The manager node 20 can also transmit an operation command request 220 including at least one instruction to the execution node 10 to instruct the execution node 10 to execute a specific action to a function or a session. This operation command request 220 can be based upon the current status of the execution nodes 10. The Node ID is included in the request. Each specific instruction will include its own message specific information. The manager node 20 can obtain specific information from a specified execution node (e.g. 10) using a “GET” command In addition to the Node ID, the GET command includes at least a Function ID, and list of options. The Function ID is the identifier corresponding to the function which the desired specific information pertains to. The list of options corresponds to the requested information.
The manager node 20 can add a function to the execution node 10 using an “ADD” command. In addition to the Node ID, the ADD command includes at least Function Name, and Function ID. The Function name and Function ID corresponds to the added function. When the new function successfully boots up, the execution node 10 sends operation command response 225 to the manager node 20. The ADD command can activate a pre-installed functionality. Additionally, the ADD command can be used in conjunction with added capabilities to the execution node 10 where a new functionality is downloaded to the execution node 10. The new functionality can be downloaded from the manager node 20.
Similarly, the manager node 20 can delete a function on a specified execution node (e.g. 102) which causes the execution node 10 to terminate a running function using a “DELETE” command. In addition to the Node ID, the DELETE command includes the Function ID. When the termination is completed, the execution node 10 (e.g. 102) sends operation command response 225 to the manager node 20.
The manager node 20 can move a function on a specified execution node to another execution node 10 using a “MOVE_FUNCTION” command. Effectively, the MOVE_FUNCTION command acts as a combination of an ADD command and a DELETE command. The function is added to a new execution node 10 (e.g. 101). Nearly simultaneously the same function is deleted from the specified execution node (e.g. 102). The MOVE_FUNCTION command includes the source Node ID (i.e., specified execution node), the destination Node ID (i.e., the new execution node) and the Function ID. The specified execution node transmits the status information corresponding to the related function to the new execution node. Alternatively, the manager node 20 can transmit the status information to the new execution node.
Instead of moving a function to a new node, the function can be copied to at least one other execution node (e.g. from 101-102) using a “COPY” command. The COPY command is similar to the ADD command, however, the status information on the related function is transmitted to the new execution node. The specified execution node transmits the status information corresponding to the related function to the new execution node.

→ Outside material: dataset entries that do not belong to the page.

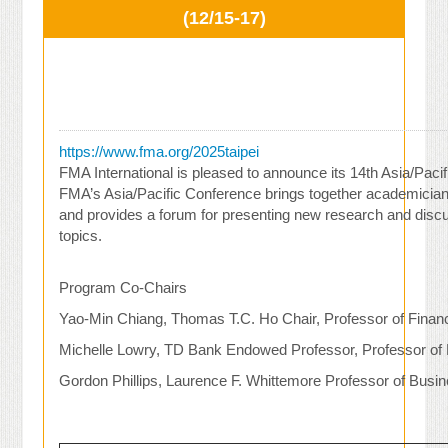
(12/15-17)
https://www.fma.org/2025taipei
FMA International is pleased to announce its 14th Asia/Pacif
FMA’s Asia/Pacific Conference brings together academicians 
and provides a forum for presenting new research and discu
topics.
Program Co-Chairs
Yao-Min Chiang, Thomas T.C. Ho Chair, Professor of Financ
Michelle Lowry, TD Bank Endowed Professor, Professor of 
Gordon Phillips, Laurence F. Whittemore Professor of Busin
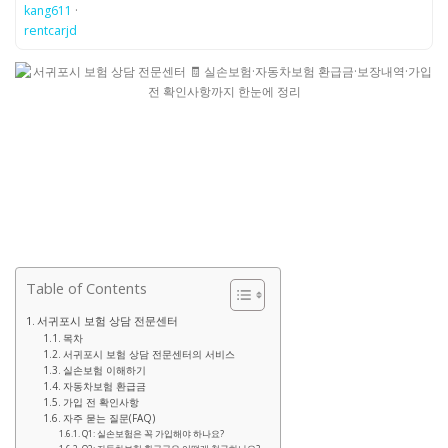
kang611
·
rentcarjd
Table of Contents
서귀포시 보험 상담 전문센터
목차
서귀포시 보험 상담 전문센터의 서비스
실손보험 이해하기
자동차보험 환급금
가입 전 확인사항
자주 묻는 질문(FAQ)
Q1: 실손보험은 꼭 가입해야 하나요?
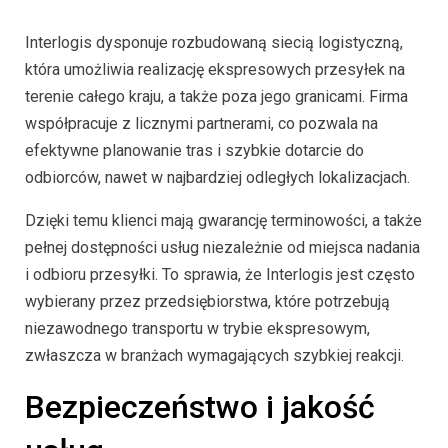
Interlogis dysponuje rozbudowaną siecią logistyczną,
która umożliwia realizację ekspresowych przesyłek na
terenie całego kraju, a także poza jego granicami. Firma
współpracuje z licznymi partnerami, co pozwala na
efektywne planowanie tras i szybkie dotarcie do
odbiorców, nawet w najbardziej odległych lokalizacjach.
Dzięki temu klienci mają gwarancję terminowości, a także
pełnej dostępności usług niezależnie od miejsca nadania
i odbioru przesyłki. To sprawia, że Interlogis jest często
wybierany przez przedsiębiorstwa, które potrzebują
niezawodnego transportu w trybie ekspresowym,
zwłaszcza w branżach wymagających szybkiej reakcji.
Bezpieczeństwo i jakość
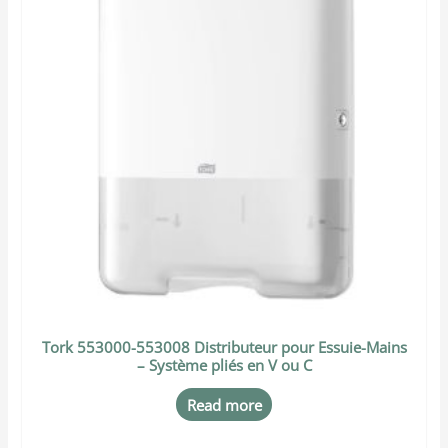
Tork 553000-553008 Distributeur pour Essuie-Mains
– Système pliés en V ou C
Read more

Alternatively, the manager node 20 can transmit the status information to the new execution node. The COPY command includes the source Node ID (i.e., specified execution node), the destination Node ID (i.e., the new execution node) and the Function ID. This operation is used for example to duplicate a function in another execution node.
The manager node 20 can move an entire session to another execution node (e.g. from 101-102) using a “MOVE_SESSION” command, e.g., the source execution node is instruction to move specified sessions to a target or destination execution node (e.g., 101-102). When a session is moved, the function associated with the session may or may not be moved. If a MOVE_SESSION command is combined with another command such as, but not limited to, MOVE_FUNCTION, the function can also be moved. A session can be moved to another execution node 10 in order to reduce the load on an execution node 10. In this case, the MOVE_SESSION command can be independently used from the other commands. Alternatively, when functions are added, copied or moved, the MOVE_SESSION command can be used after the functions are activated. The MOVE_SESSION re-allocates the session based upon runtime information received by the manager node 20. The MOVE_SESSION command includes Source Node ID, Destination Node ID, and Session Information (i.e., session identifier) that corresponds to the specified session for movement. A session is separately identified from the functions that are active for the session. Like a Function ID for a function, a Session ID is used to identify a session. Functions and sessions can be uniquely identified and manipulated by the manager node 20 regardless of the hardware units that are providing the tangible resources. Alternatively, the MOVE_SESSION command can include a Function ID. If the MOVE_SESSION command includes a Function ID, all sessions related to the function are the targeted for the movement.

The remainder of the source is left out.